In order to gain mass, there are several rules that must be followed that aim to maximize muscle stress, adequate recovery time, and adequate protein for muscle recovery. If any of these conditions are not met, the growth of mass will be slowed down. It is necessary to strictly follow several points to ensure the fastest possible mass growth.
Necessary
subscription to the gym
Instructions
Step 1
First of all, make it an axiom for yourself to perform a certain number of repetitions for each workout.

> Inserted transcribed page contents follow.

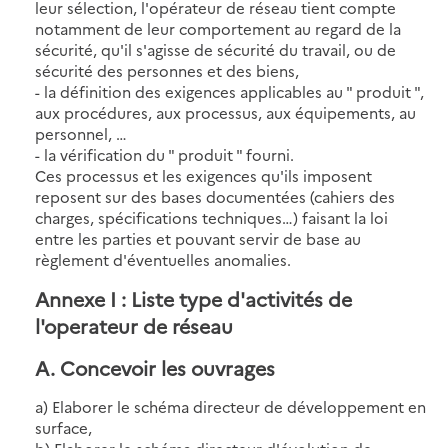
leur sélection, l'opérateur de réseau tient compte
notamment de leur comportement au regard de la
sécurité, qu'il s'agisse de sécurité du travail, ou de
sécurité des personnes et des biens,
- la définition des exigences applicables au " produit ",
aux procédures, aux processus, aux équipements, au
personnel, …
- la vérification du " produit " fourni.
Ces processus et les exigences qu'ils imposent
reposent sur des bases documentées (cahiers des
charges, spécifications techniques…) faisant la loi
entre les parties et pouvant servir de base au
règlement d'éventuelles anomalies.
Annexe I : Liste type d'activités de
l'operateur de réseau
A. Concevoir les ouvrages
a) Elaborer le schéma directeur de développement en
surface,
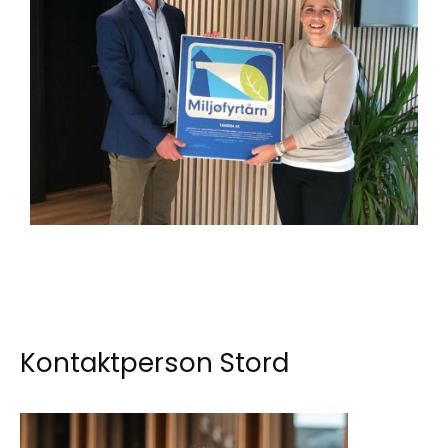
Kontaktperson Stord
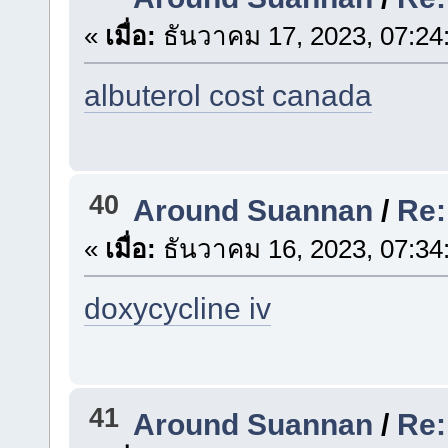
«
เมื่อ:
ธันวาคม 17, 2023, 07:24
albuterol cost canada
40
Around Suannan
/
Re:
«
เมื่อ:
ธันวาคม 16, 2023, 07:34
doxycycline iv
41
Around Suannan
/
Re:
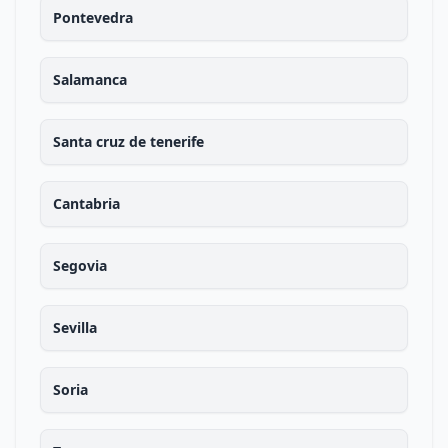
Pontevedra
Salamanca
Santa cruz de tenerife
Cantabria
Segovia
Sevilla
Soria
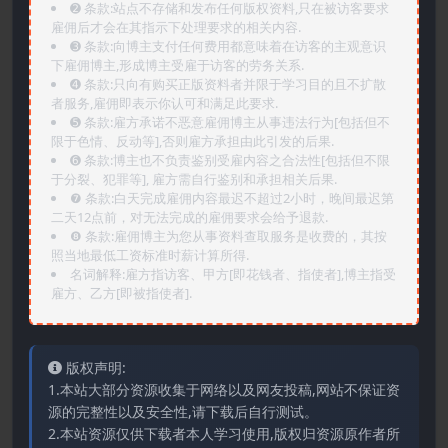
➋️ 条款:站点不存储和发布任何版权资料,只在被访客要求
雇佣后才会在其指示下处理要求的相关内容.
➌️ 条款:向博主支付任何费用都意味着在访客的主观意识
下雇佣博主,形成博主受雇于访客的劳务关系.
➍️ 条款:只向有购买正版资料者并限于学习目的且不扩散
者服务,雇佣即表示你认可和满足此要求.
➎ 条款:雇方承诺不恶意雇佣博主从事违法行为[包括但不
限于色情、反动等],否则雇方承担由此引发的后果.
➏️ 条款:博主也不负责鉴别受雇内容之合法性[包括但不限
于分裂、犯罪等], 雇方需自行鉴别和承担相关后果.
❼ 条款:白天完成雇佣内容最迟不超过2小时，晚间最迟第
二天12点前，对无法完成的雇佣要求会给予退款.
❽ 条款:雇佣博主为您从事资料查取服务是收费的，其按
照当地最低工资标准时薪计算所得.
名词解释:雇方指访客、甲方[即花钱者、指使者],博主指受
雇方、乙方[即被指使者].
版权声明:
1.本站大部分资源收集于网络以及网友投稿,网站不保证资
源的完整性以及安全性,请下载后自行测试。
2.本站资源仅供下载者本人学习使用,版权归资源原作者所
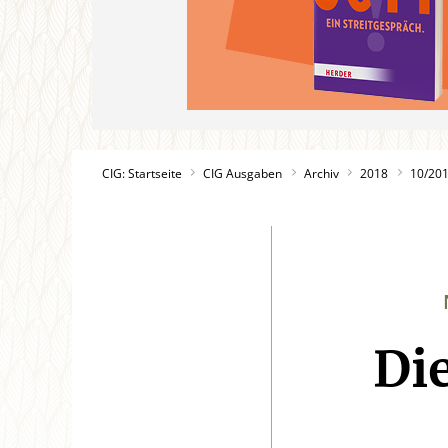
CIG: Startseite
CIG Ausgaben
Archiv
2018
10/20
Di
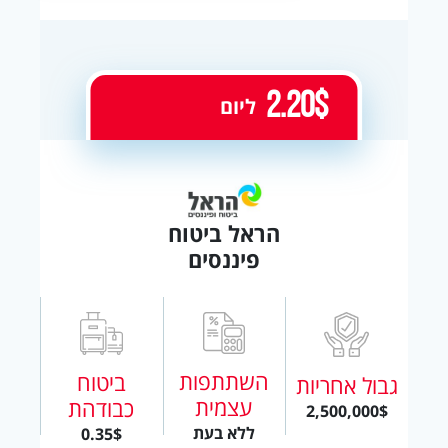
2.20$
ליום
הראל ביטוח
פיננסים
השתתפות
ביטוח
גבול אחריות
עצמית
כבודהת
2,500,000$
ללא בעת
0.35$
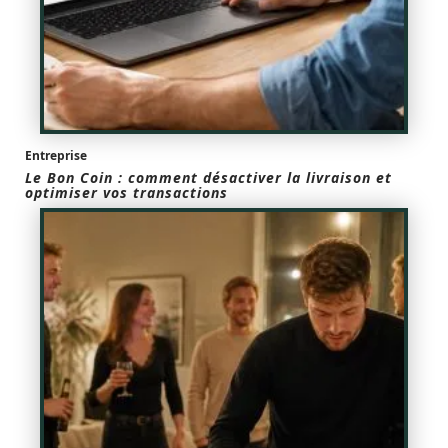
Entreprise
Le Bon Coin : comment désactiver la livraison et
optimiser vos transactions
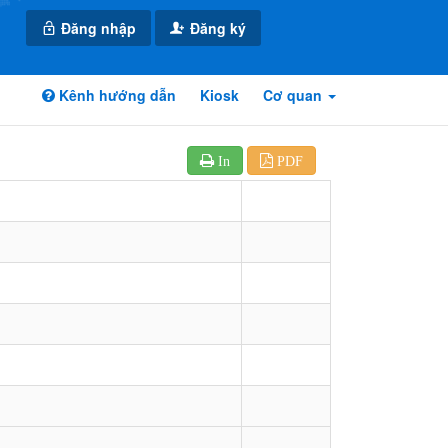
Đăng nhập
Đăng ký
Kênh hướng dẫn
Kiosk
Cơ quan
In
PDF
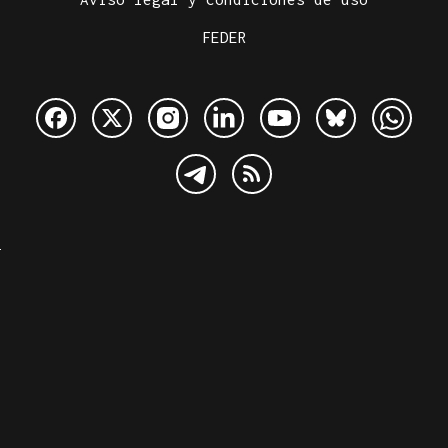
FEDER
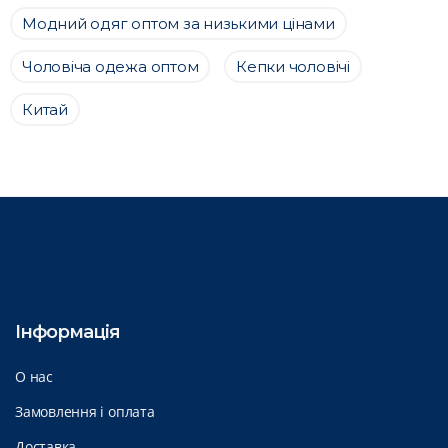
Модний одяг оптом за низькими цінами
Чоловіча одежа оптом
Кепки чоловічі
Китай
Інформація
О нас
Замовлення і оплата
Доставка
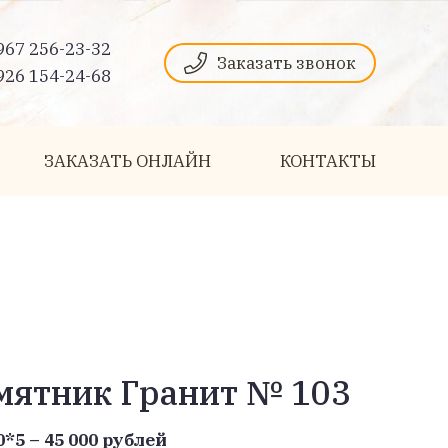
967 256-23-32
Заказать звонок
926 154-24-68
ЗАКАЗАТЬ ОНЛАЙН
КОНТАКТЫ
мятник Гранит № 103
0*5 – 45 000 рублей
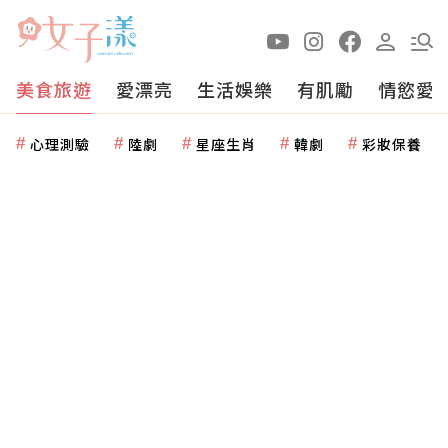
美食旅遊
愛漂亮
生活娛樂
有肌勵
情慾愛
心理測驗
陸劇
星座生肖
韓劇
彩妝保養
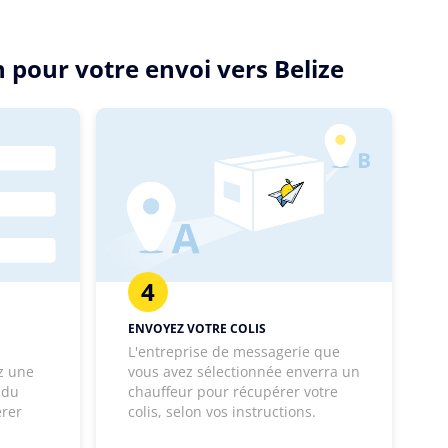
 pour votre envoi vers Belize
4
ENVOYEZ VOTRE COLIS
L'entreprise de messagerie que
z une
vous avez sélectionnée enverra un
 du
chauffeur pour récupérer votre
érer
colis, selon vos instructions.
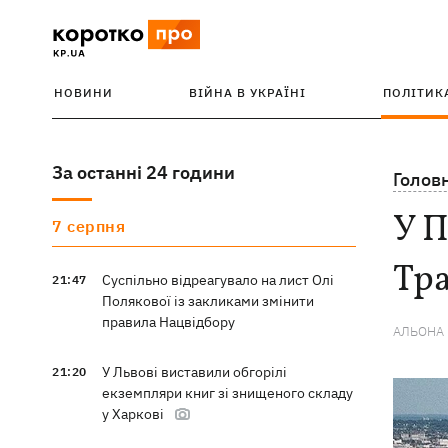
НОВИНИ
ВІЙНА В УКРАЇНІ
ПОЛІТИК
За останні 24 години
Голов
У 
7 серпня
Тра
Суспільно відреагувало на лист Олі
21:47
Полякової із закликами змінити
правила Нацвідбору
АЛЬОНА
У Львові виставили обгорілі
21:20
екземпляри книг зі знищеного складу
у Харкові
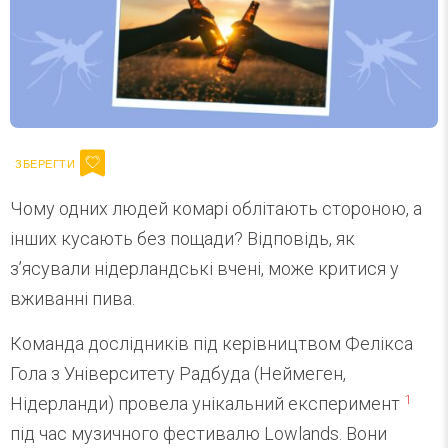
Чому одних людей комарі облітають стороною, а
інших кусають без пощади? Відповідь, як
з’ясували нідерландські вчені, може критися у
вживанні пива.
Команда дослідників під керівництвом Фелікса
Гола з Університету Радбуда (Неймеген,
1
Нідерланди) провела унікальний експеримент
під час музичного фестивалю Lowlands. Вони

You must clearly calculate the optimal weight for the planned number of repetitions. Any excess of the permissible level leads to overtraining or slows down the process of muscle growth, remember this.
Step 2
Balance the muscle groups you train every day wisely. Use compensator ligaments, but no more than two muscle groups each day.
Trainings should last no more than an hour and a half: - everything beyond this limit is likely to be harmful.
The gap between workouts for each muscle group should be at least 36 hours - this will give your muscles time to recover.
Step 3
Use specialized sports nutrition in the doses prescribed on the package. Eat as much natural protein as possible.
A fat calorie count is necessary, but you also need to remember that during the period of gaining muscle mass, the fat layer is a free supplement, so you should not be particularly distracted by it.
Remember that at least one and a half hours must pass between training and eating, otherwise the training result will be unsatisfactory.